Wherever possible the concise first method is used. The following rules of thumb cover most cases.

Tone 1 (basic form)

shiue, chuan, chang, hai, bau (xuē, chuān, chāng, hāi, bāo)

Tone 2: i/u → y/w; or add -r
shyue, chwan, charng, hair, baur (xué, chuán, cháng, hái, báo)

Tone 3: i/u → e/o; or double vowel

sheue, choan, chaang, hae, bao (xuě, chuǎn, chǎng, hǎi, bǎo)

Tone 4: change/double final letter; or add -h

shiueh, chuann, chanq, hay, baw (xuè, chuàn, chàng, hài, bào)

Neutral tone: precede with a dot (full stop)

perng.yeou, dih.fang (péngyou, dìfang).

Exception Syllables with an initial sonorant (l-/m-/n-/r-) use the basic form for T2 rather than T1. In these syllables the (rarer) T1 is marked with -h- as the second letter. For example, mha is T1 (mā), whereas ma is T2 (má). T3 and T4 are regular: maa (mǎ) and mah (mà).

Compounds as words
An important principle of GR is that syllables which form words should be written together. This strikes speakers of European languages as obvious; but in Chinese the concept of "word" is not easy to pin down. The basic unit of speech is popularly thought to be the monosyllable represented by a character ( tzyh, zì), which in most cases represents a meaningful syllable or morpheme, a smaller unit than the "linguistic word". Characters are written and printed with no spaces between words; yet in practice most Chinese words consist of two-syllable compounds, and it was Chao's bold innovation in 1922 to reflect this in GR orthography by grouping the appropriate syllables together into words. This represented a radical departure from hyphenated Wade–Giles forms such as Kuo2-yü3 Lo2-ma3-tzu4 (the Wade spelling of GR).

Use in published texts
Chao used GR in four influential works:
Concise Dictionary of Spoken Chinese (in collaboration with Lien Sheng Yang) (1947)
Mandarin Primer (1948)
A Grammar of Spoken Chinese (1968a)
 (1968b) ("Sayable" in this context means colloquial, as opposed to the vernacular Chinese (bairhuah, Pinyin báihuà) style often read by students.)

Mandarin Primer was originally used in the Army Specialized Training Program at the Harvard School for Overseas Administration in 1943–1944 and subsequently in civilian courses.

Readings in Sayable Chinese was written "to supply the advanced student of spoken Chinese with reading matter which he can actually use in his speech."} It consists of three volumes of Chinese text with facing GR romanization.
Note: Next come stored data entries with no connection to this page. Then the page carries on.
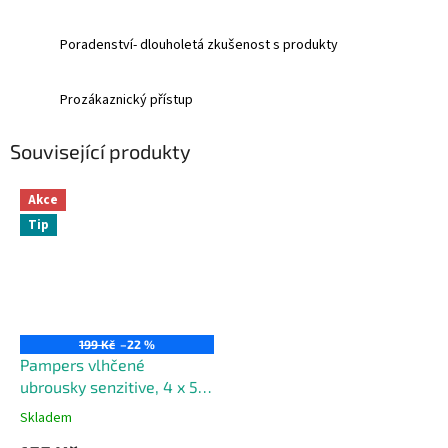
Poradenství- dlouholetá zkušenost s produkty
Prozákaznický přístup
Související produkty
Akce
Tip
199 Kč
–22 %
Pampers vlhčené
ubrousky senzitive, 4 x 52
ks
Skladem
They contain some lively recorded dialogues, "Fragments of an autobiography", two plays and a translation of Lewis Carroll's Through the Looking-Glass (Tzoou daw Jinqtz lii). Two extracts from Tzoou daw Jinqtz lii with facing translations can be read online.

In 1942 Walter Simon introduced GR to English-speaking sinologists in a special pamphlet, The New Official Chinese Latin Script. Over the remainder of the 1940s he published a series of textbooks and readers, as well as a Chinese-English Dictionary, all using GR. His son Harry Simon later went on to use GR in scholarly papers on Chinese linguistics.

In 1960 Y.C. Liu, a colleague of Walter Simon's at SOAS, published Fifty Chinese Stories. These selections from classical texts were presented in both classical and modern Chinese, together with GR romanizations and romanized Japanese versions prepared by Simon (by that time Professor Emeritus of Chinese in the University of London).

Lin Yutang's Chinese-English Dictionary of Modern Usage (1972) incorporated a number of innovative features, one of which was a simplified version of GR. Lin eliminated most of the spelling rules requiring substitution of vowels, as can be seen from his spelling Guoryuu Romatzyh, in which the regular -r is used for T2 and a doubled vowel for T3.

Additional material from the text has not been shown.